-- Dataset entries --
----------
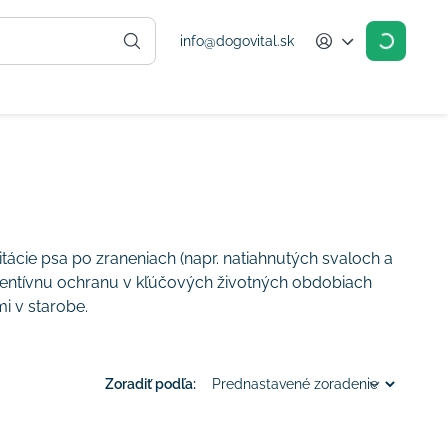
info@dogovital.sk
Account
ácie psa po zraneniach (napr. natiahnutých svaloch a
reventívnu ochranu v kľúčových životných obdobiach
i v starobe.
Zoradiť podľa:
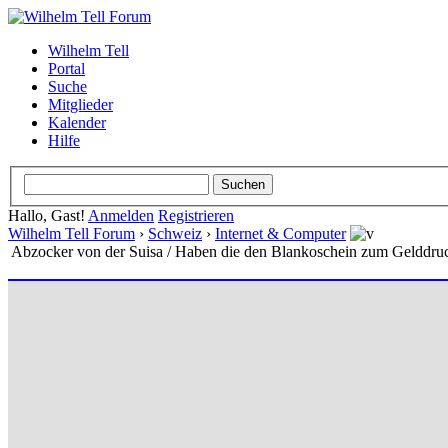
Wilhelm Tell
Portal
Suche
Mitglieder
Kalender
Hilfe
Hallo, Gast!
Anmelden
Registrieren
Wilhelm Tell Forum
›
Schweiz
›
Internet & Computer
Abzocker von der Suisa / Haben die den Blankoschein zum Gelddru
----------
-- WHAT NEEDS TO BE DONE --
Copy out every entry above verbatim. Leave each picture out.

-- COMPLETED TASK --
info@dogovital.sk
Account
ácie psa po zraneniach (napr. natiahnutých svaloch a
reventívnu ochranu v kľúčových životných obdobiach
i v starobe.
Zoradiť podľa:
Wilhelm Tell
Portal
Suche
Mitglieder
Kalender
Hilfe
Hallo, Gast!
Anmelden
Registrieren
Wilhelm Tell Forum
›
Schweiz
›
Internet & Computer
Abzocker von der Suisa / Haben die den Blankoschein zum Gelddru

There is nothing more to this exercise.